El toque en la puerta lo sacó de su cavilación. Lentamente, pero decidido, abrió. Era el Pato. El arma en la mano suscitaba dudas ¿Sería el verdugo? ¿Sería su redentor? ¿O sólo vendría por el dinero y lo dejaría ir?. -Juan, la plata- dijo secamente sin saludar. La entregó mientras el otro meditaba. Parecía tomar una gran decisión; notaba que era importante y le interesaba a los dos. Pero no entendía, ni le importaba, ni estaba dispuesto a averiguarlo: Ya habían llegado por el dinero.

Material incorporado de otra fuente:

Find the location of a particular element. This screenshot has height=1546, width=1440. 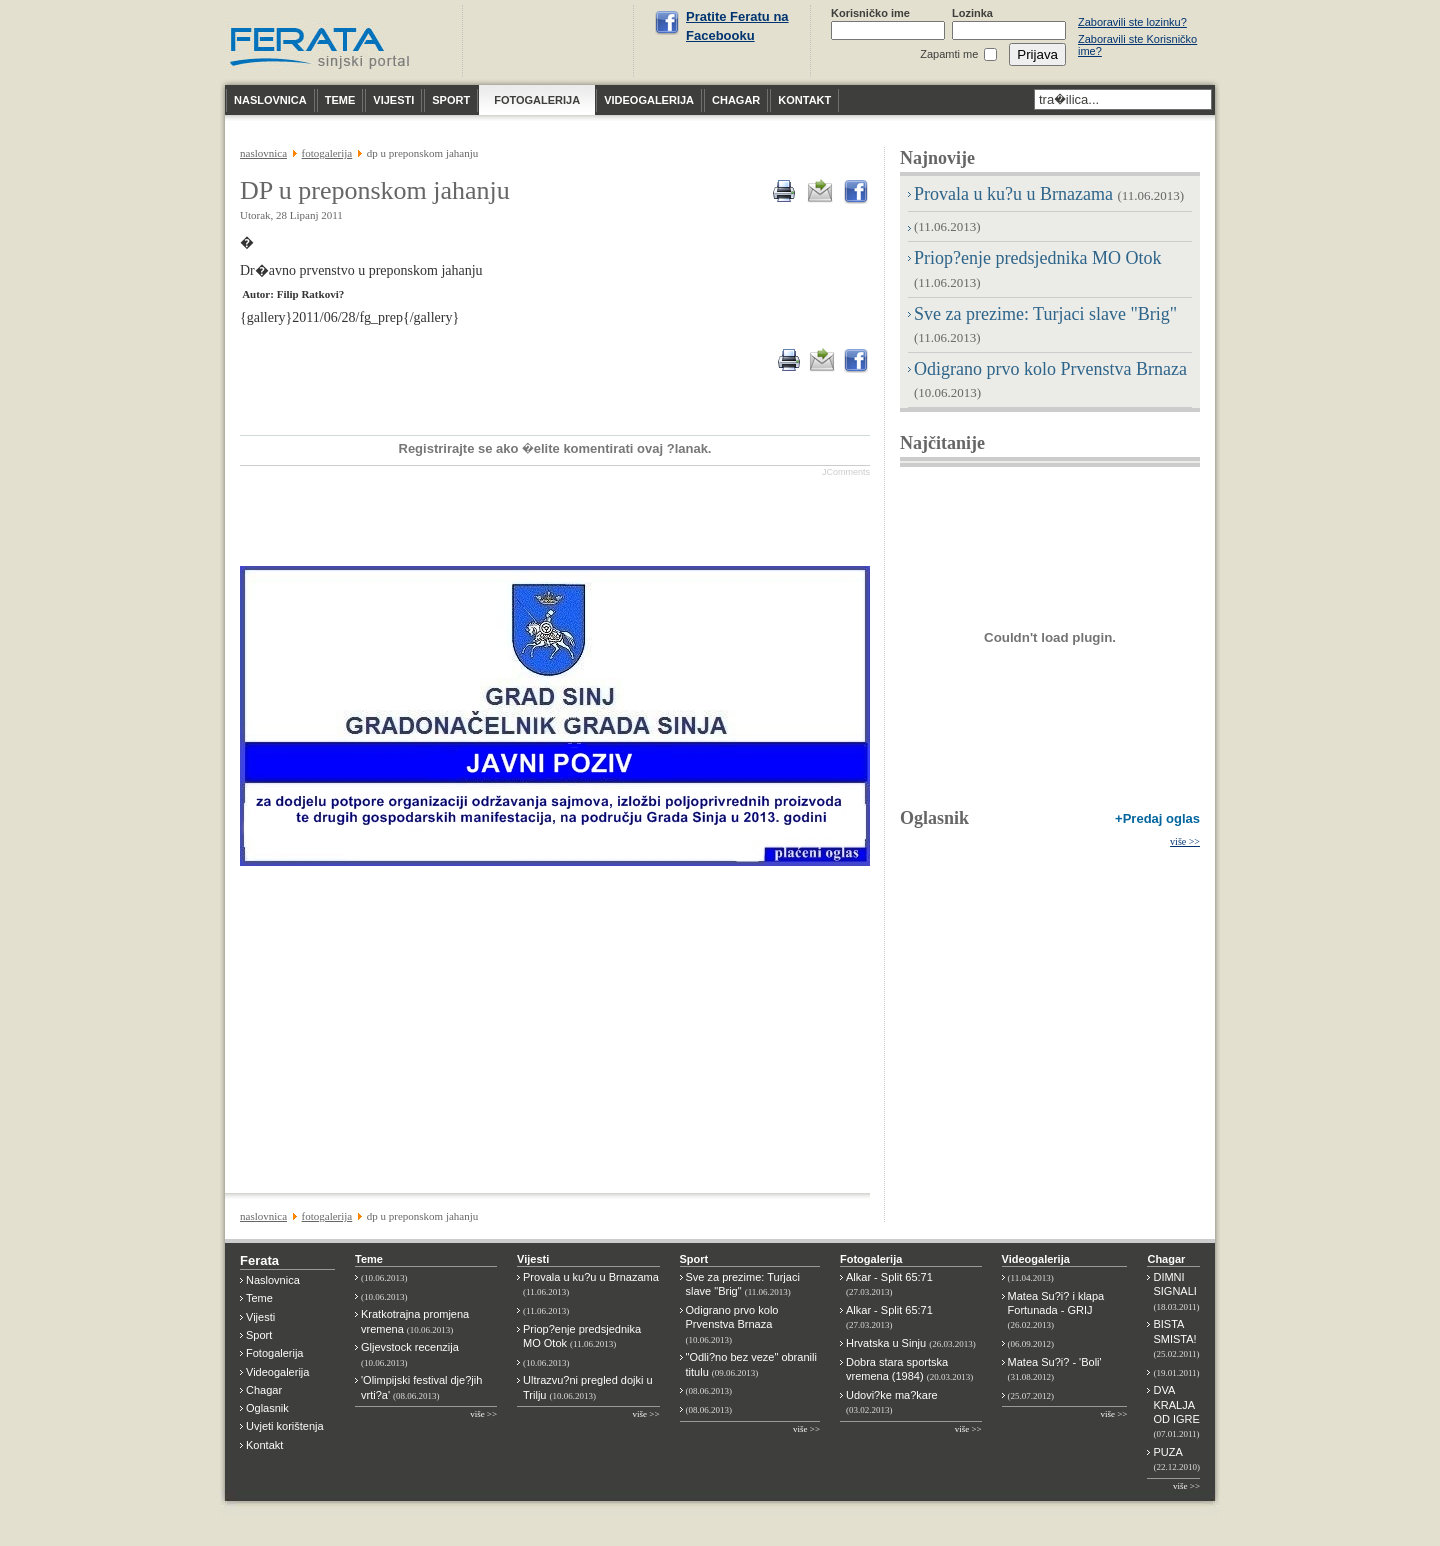

Lozinka is located at coordinates (972, 13).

El toque  en la puerta, presuroso, amargo, denotaba el afán. El Pato, afinando su arma, sólo atinó a decir: -Parce, nadie sabe para quién trabaja... -. Le dio la mano, quizá se despedía (o agradecía), caminó unos pasos y levantó su arma. El tiro, seco, en la sien, no dejaba dudas. Ya no había Pato.

 
Con otro tiro, la puerta se abría. Eran dos, serenos y enfáticos, -Hermano, el man ya la pagó. La platica, que tenemos afán-. Sin revisar el bolso salieron sonrientes y sin apenas mirar el cuerpo tendido en el suelo. Nadie se muere la víspera, como decía la abuela.